_Requirement_:
Every line from the one containing "Eine Kenwood-Roboter-Schüssel, die" to the one containing "einem schweren mechanischen" in the records below, both included, must be set down exactly, and no other line.

::: Given information

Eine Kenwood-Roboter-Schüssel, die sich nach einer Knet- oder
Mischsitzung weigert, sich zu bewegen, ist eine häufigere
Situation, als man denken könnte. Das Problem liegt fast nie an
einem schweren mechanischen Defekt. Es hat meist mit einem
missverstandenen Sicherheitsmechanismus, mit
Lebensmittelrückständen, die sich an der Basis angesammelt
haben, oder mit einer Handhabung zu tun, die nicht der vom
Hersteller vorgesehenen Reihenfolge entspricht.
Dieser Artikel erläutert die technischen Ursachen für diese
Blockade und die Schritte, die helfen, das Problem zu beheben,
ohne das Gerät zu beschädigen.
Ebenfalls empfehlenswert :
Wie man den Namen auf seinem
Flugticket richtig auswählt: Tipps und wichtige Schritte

::::::
::: Given information

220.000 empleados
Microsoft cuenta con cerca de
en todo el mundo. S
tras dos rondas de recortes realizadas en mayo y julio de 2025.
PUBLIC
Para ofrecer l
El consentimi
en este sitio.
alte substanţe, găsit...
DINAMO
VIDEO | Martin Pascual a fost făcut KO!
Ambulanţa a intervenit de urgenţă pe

::::::

_Solution_:
Eine Kenwood-Roboter-Schüssel, die sich nach einer Knet- oder
Mischsitzung weigert, sich zu bewegen, ist eine häufigere
Situation, als man denken könnte. Das Problem liegt fast nie an
einem schweren mechanischen Defekt. Es hat meist mit einem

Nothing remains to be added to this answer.